Monday, September 26, 2011

The Unseen Presence



The world we used to live in was very different.  Words bore great weight.  Blessings and curses, invocations and incantations all possessed powerful and terrifying consequences.  Actions carried great unseen meaning.  The things we did with our bodies held startling and forceful spiritual purport.  The trees and stars, animals and ætherial beings, the natural powers that God breathed into the earth in the wind, the fire, the water, the air, all carried dæmonic significance.  The Sacraments of the Church were the awful and terrific and utterly beautiful Means to Christ, and were treated with the reverence and awe they were worthy of.  The Church was full of Liturgy.  The clothes, the scents, the architecture, the words said, the songs sung, the Sacraments partaken of, all were mysterious and magical means through which we experienced the Most Holy One.  The culture of the Christian world was rich and full of significance, full of feasts, fasts, festivals, celebration and mourning, remembrances, customs.  One's life was measured out in the holy-days that echoed the powerful symbolism and culture that Yahweh Himself commanded His Chosen people to live by in the earliest days.

Yet we now live in the wake of the ideas that the Enlightenment, the Victorian Era, and the Post-Modern Age has preached.  The gnostic world-view has won.  Individualism is our god.  Our culture is the culture of the secular world.  Our holy-days are not holy-days but holidays that are swallowed up by secular traditions and corruptions of the early rituals.  The government dictates how we live, how we structure our homes and families, not the Bible or the earliest truths of the Creation.  Our actions and our words have very little significance except for the immediate ramifications we see in the here and now, and therefore the majority of our churches no longer believe in the holiness of the Sacraments, the power of the ancient liturgy, or the power of the Means to God inherent in Holy Communion.

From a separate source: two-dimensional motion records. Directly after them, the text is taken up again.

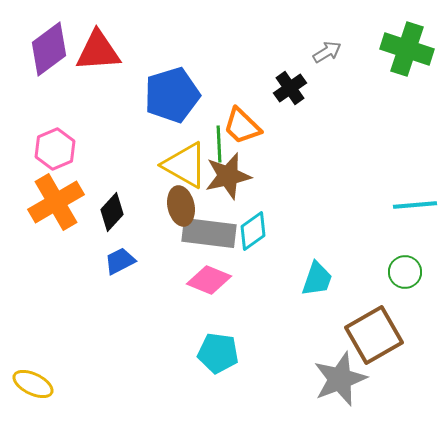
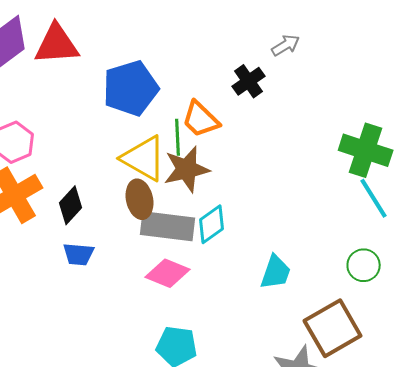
green cross: (407, 49) -> (366, 150), moved
cyan line: (415, 205) -> (374, 198), turned 63
blue trapezoid: (120, 261) -> (79, 254), turned -148

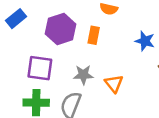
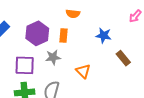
gray star: (83, 75) -> (53, 57), moved

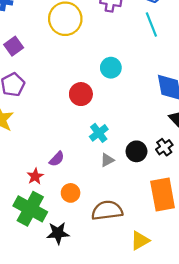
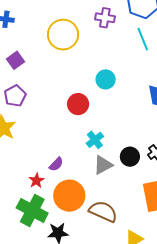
gray triangle: (107, 160) -> (103, 165), size x1.5
orange circle: (71, 193) -> (69, 196), size x1.8
brown semicircle: (107, 210) -> (103, 211), turned 32

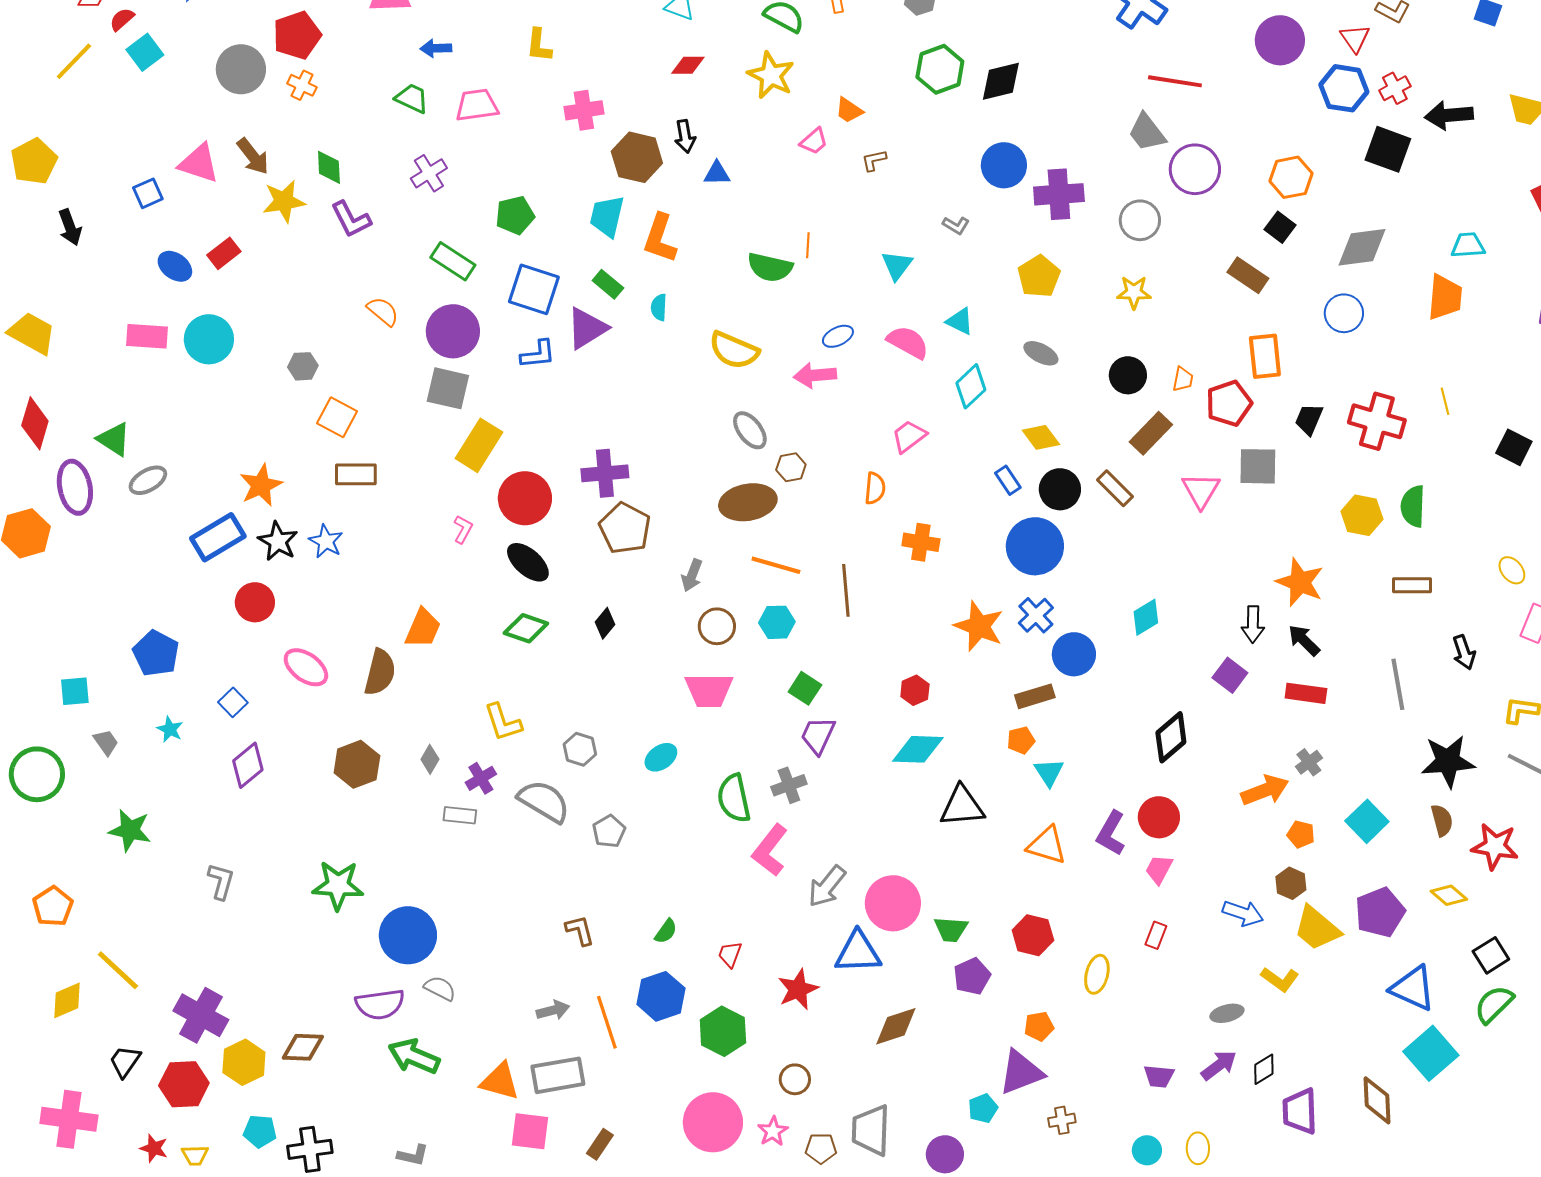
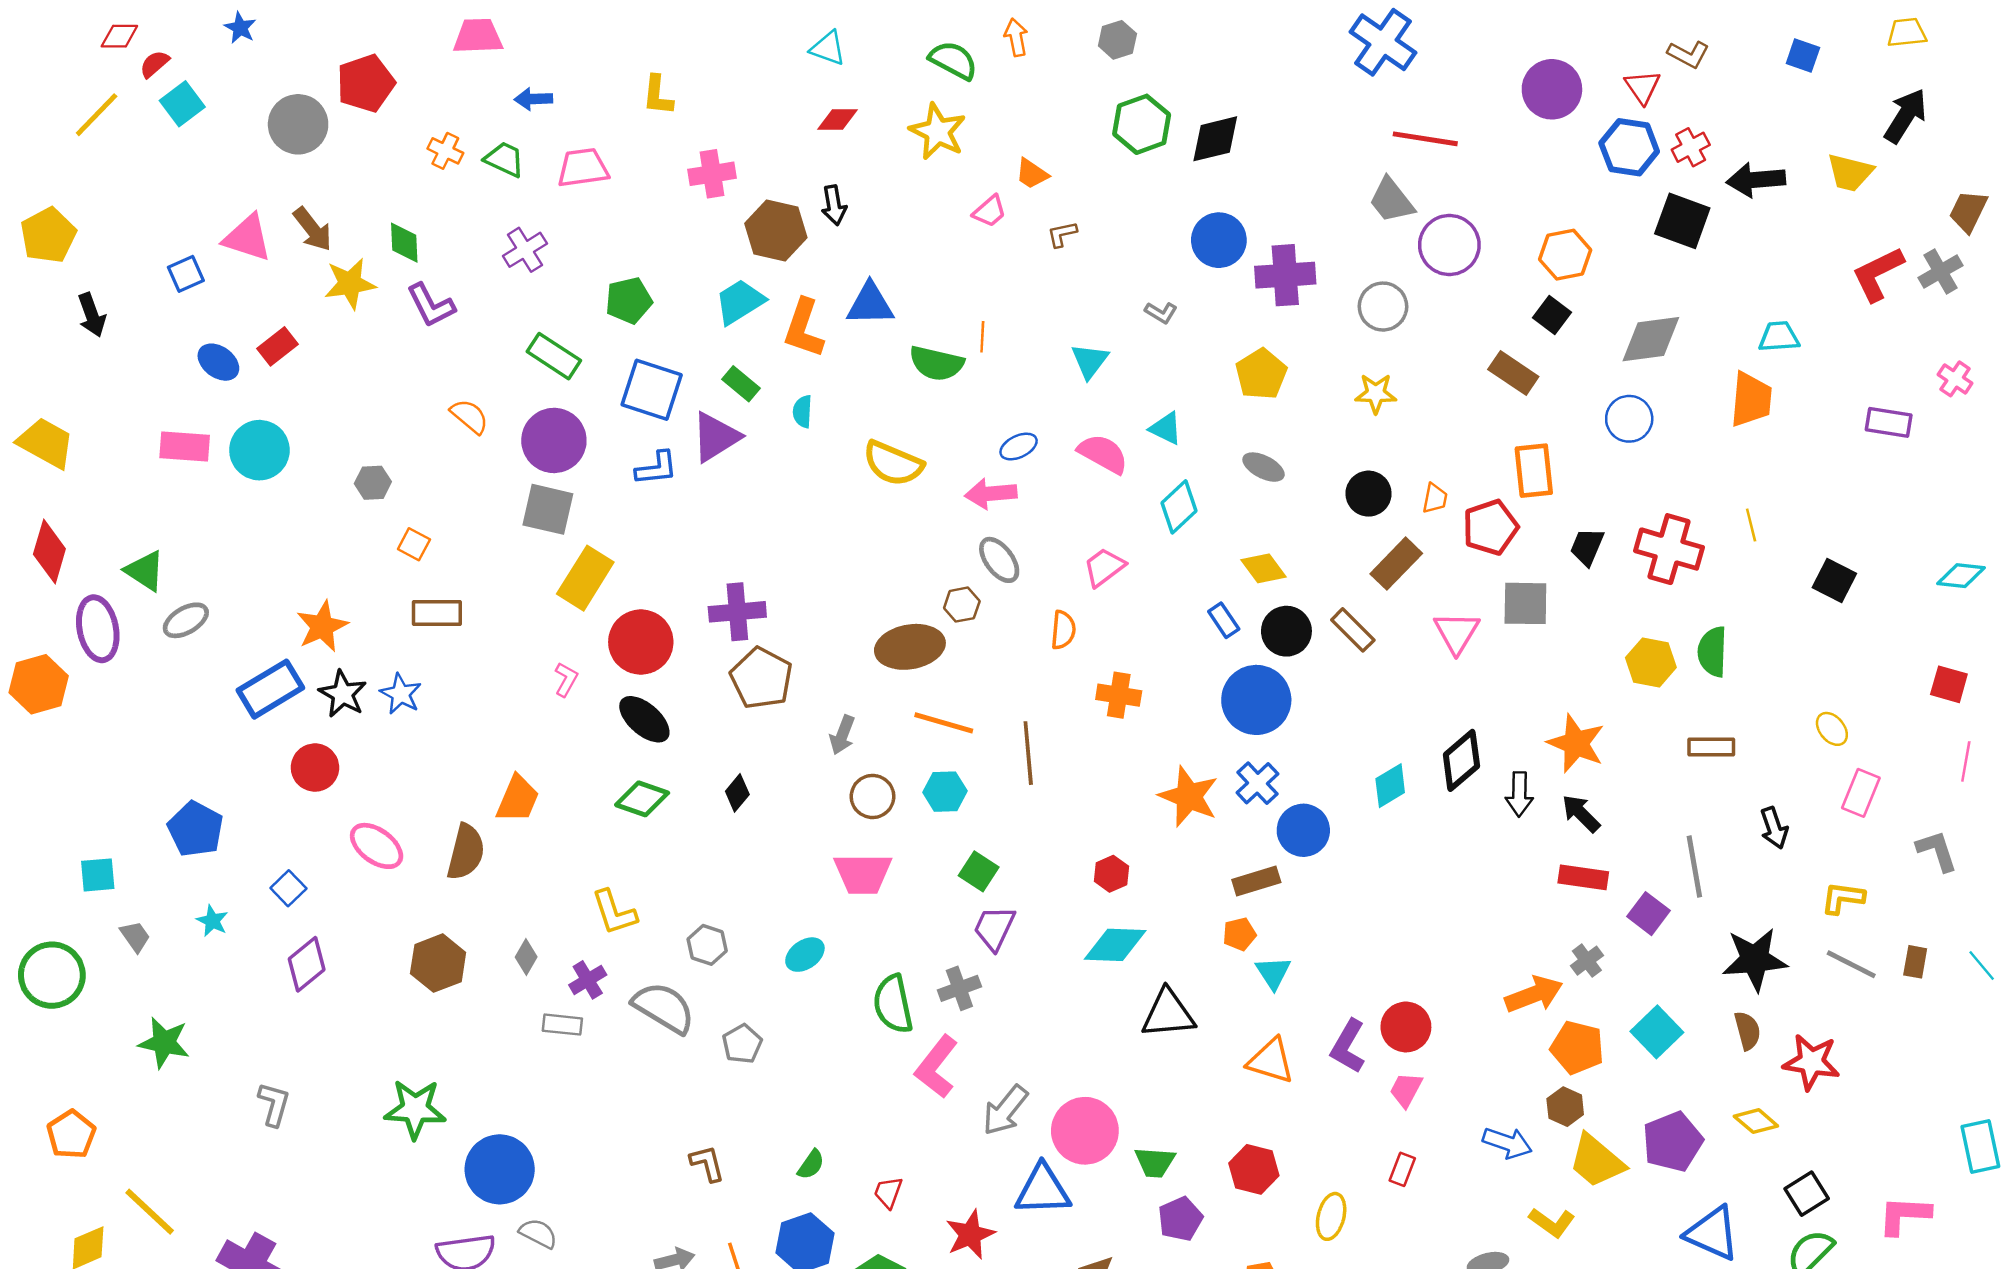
orange cross: (302, 85) -> (445, 151), moved
blue triangle: (717, 173) -> (870, 304), moved, size x1.5
cyan trapezoid: (607, 216) -> (740, 302), turned 45
orange square: (337, 417) -> (414, 544), size x0.7
gray ellipse: (750, 430) -> (999, 560), moved
purple square: (1230, 675) -> (1648, 914), moved
black diamond: (1171, 737) -> (1461, 760), moved
orange pentagon: (1301, 834) -> (1577, 1048), size x1.6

The world has taught us its own view of the ancient days, defamiliarizing the old to such an extent that what was once powerful in words and deeds and spirit and body are treated with flippancy and complete misunderstanding.  And yet the Bible foregrounds the Truth of these ancient customs in a most startling and blatant way.  Yahweh, in the chronicles of the Pentateuch, held great significance in the material.  He appeared to the patriarchs, the judges, and the prophets in bodily form multiple times.  He ordained the holy and magical works of childbirth and marriage and burial.  His Temple was full of holy relics, of wonders.  Holy bread and holy fire, the prayers of the people present in the burning of incense, blood sacrifice that render the people clean, the God-given authority symbolized in the vestments of the priests, and His real and awful presence in the Mercy-Seat of the Holy of Holies.º  Yahweh breathed into the vessels of His Temple the power of His Name.  Thus all who touch the Ark of the Covenant die.  Thus Zechariah beholds a vision of seven lamps on a golden lampstand that are the Eyes of Yahweh, which 'range over the whole world' and two olive trees which are the 'two anointed ones in attendance on the Lord of the whole world.'  

His prophets, too, were given the Means to Himself.  Yahweh placed great power in the staffs of Moses and Elijah†  He commanded His prophets to speak events into existence.  Their words were powerful in the strongholds they built in the Unseen Realm, echoing the fact that He Himself built the worlds through His Words.  He commanded the prophets to not only speak, but to act out what was being worked out in the Unseen Realm.  The most powerful representation of this is, perhaps, the life of Hosea, whom Yahweh commanded to marry a hoar and bear children by her, as a physical declaration of the spiritual state of His relationship with Israel.  He commanded Hosea to name His sons  'Not-My-People' and his daughter 'Unloved' in order to show forth the strongholds of Israel's betrayal in the Unseen Realm.*

This amalgamation of the Unseen Realm and the Seen is not only a manifestation of the Old Covenant.  It is also present in the New Covenant that Jesus gave to us.  We see this truth in His own life, and in the miracles that He performed.  His Power was manifested in His words and commands and deeds, but also in His own Person.  Thus He healed the blind man's eyes with a poultice made of His spittle.  Thus the woman suffering of hemorrhage was healed by merely touching His robe.  He commanded His disciples to be baptized that they may physically be buried with Him and rise a new creation in Him.  He gave His disciples His own Body and Blood to eat, in order that His Presence would truly and literally live inside of them.  He bodily died, He bodily descended into Hell and took the keys from Satan, He bodily raised from the dead, He bodily flew into the Heavens, He bodily sits at the right hand of the Father.  He commanded us to work out our salvation in fear and trembling, to obey Him so that, through His grace, we might live a life truly saved from sin and the fruits of sin.  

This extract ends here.